Your objective: Your copy of the lines below must match them exactly and contain no images.

Study material:
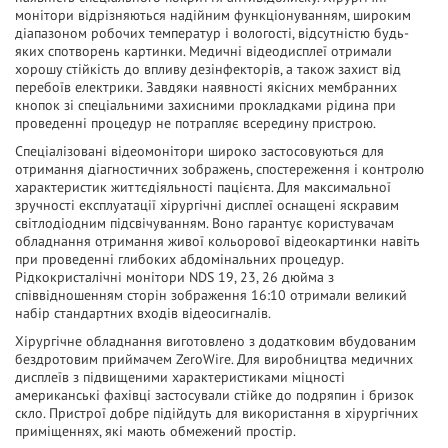
монітори відрізняються надійним функціонуванням, широким
діапазоном робочих температур і вологості, відсутністю будь-
яких спотворень картинки. Медичні відеодисплеї отримали
хорошу стійкість до впливу дезінфекторів, а також захист від
перебоїв електрики. Завдяки наявності якісних мембранних
кнопок зі спеціальними захисними прокладками рідина при
проведенні процедур не потрапляє всередину пристрою.
Спеціалізовані відеомонітори широко застосовуються для
отримання діагностичних зображень, спостереження і контролю
характеристик життєдіяльності пацієнта. Для максимальної
зручності експлуатації хірургічні дисплеї оснащені яскравим
світлодіодним підсвічуванням. Воно гарантує користувачам
обладнання отримання живої кольорової відеокартинки навіть
при проведенні глибоких абдомінальних процедур.
Рідкокристалічні монітори NDS 19, 23, 26 дюйма з
співвідношенням сторін зображення 16:10 отримали великий
набір стандартних входів відеосигналів.
Хірургічне обладнання виготовлено з додатковим вбудованим
бездротовим приймачем ZeroWire. Для виробництва медичних
дисплеїв з підвищеними характеристиками міцності
американські фахівці застосували стійке до подряпин і бризок
скло. Пристрої добре підійдуть для використання в хірургічних
приміщеннях, які мають обмежений простір.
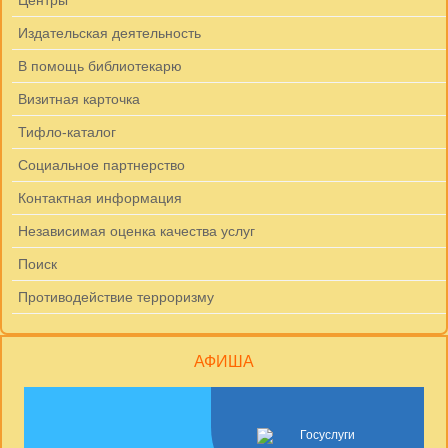
Центры
Издательская деятельность
В помощь библиотекарю
Визитная карточка
Тифло-каталог
Социальное партнерство
Контактная информация
Независимая оценка качества услуг
Поиск
Противодействие терроризму
АФИША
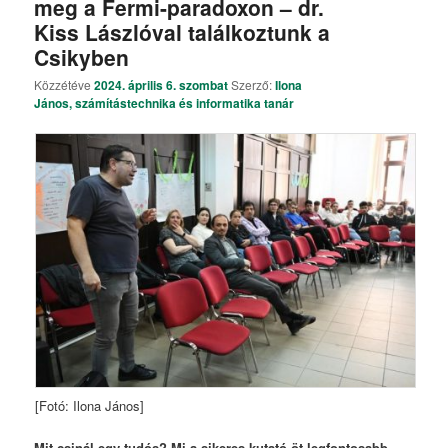
meg a Fermi-paradoxon – dr.
Kiss Lászlóval találkoztunk a
Csikyben
Közzétéve
2024. április 6. szombat
Szerző:
Ilona
János, számítástechnika és informatika tanár
[Fotó: Ilona János]
Mit csinál egy tudós? Mi a sikeres kutató öt legfontosabb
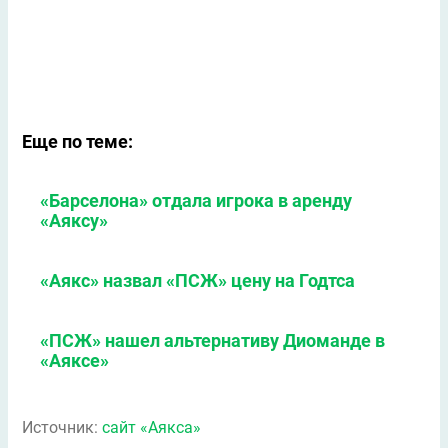
Еще по теме:
«Барселона» отдала игрока в аренду
«Аяксу»
«Аякс» назвал «ПСЖ» цену на Годтса
«ПСЖ» нашел альтернативу Диоманде в
«Аяксе»
Источник:
сайт «Аякса»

Response to the exercise:
монітори відрізняються надійним функціонуванням, широким
діапазоном робочих температур і вологості, відсутністю будь-
яких спотворень картинки. Медичні відеодисплеї отримали
хорошу стійкість до впливу дезінфекторів, а також захист від
перебоїв електрики. Завдяки наявності якісних мембранних
кнопок зі спеціальними захисними прокладками рідина при
проведенні процедур не потрапляє всередину пристрою.
Спеціалізовані відеомонітори широко застосовуються для
отримання діагностичних зображень, спостереження і контролю
характеристик життєдіяльності пацієнта. Для максимальної
зручності експлуатації хірургічні дисплеї оснащені яскравим
світлодіодним підсвічуванням. Воно гарантує користувачам
обладнання отримання живої кольорової відеокартинки навіть
при проведенні глибоких абдомінальних процедур.
Рідкокристалічні монітори NDS 19, 23, 26 дюйма з
співвідношенням сторін зображення 16:10 отримали великий
набір стандартних входів відеосигналів.
Хірургічне обладнання виготовлено з додатковим вбудованим
бездротовим приймачем ZeroWire. Для виробництва медичних
дисплеїв з підвищеними характеристиками міцності
американські фахівці застосували стійке до подряпин і бризок
скло. Пристрої добре підійдуть для використання в хірургічних
приміщеннях, які мають обмежений простір.
Центры
Издательская деятельность
В помощь библиотекарю
Визитная карточка
Тифло-каталог
Социальное партнерство
Контактная информация
Независимая оценка качества услуг
Поиск
Противодействие терроризму
АФИША
meg a Fermi-paradoxon – dr.
Kiss Lászlóval találkoztunk a
Csikyben
Közzétéve
2024. április 6. szombat
Szerző:
Ilona
János, számítástechnika és informatika tanár
[Fotó: Ilona János]
Mit csinál egy tudós? Mi a sikeres kutató öt legfontosabb
Еще по теме:
«Барселона» отдала игрока в аренду
«Аяксу»
«Аякс» назвал «ПСЖ» цену на Годтса
«ПСЖ» нашел альтернативу Диоманде в
«Аяксе»
Источник:
сайт «Аякса»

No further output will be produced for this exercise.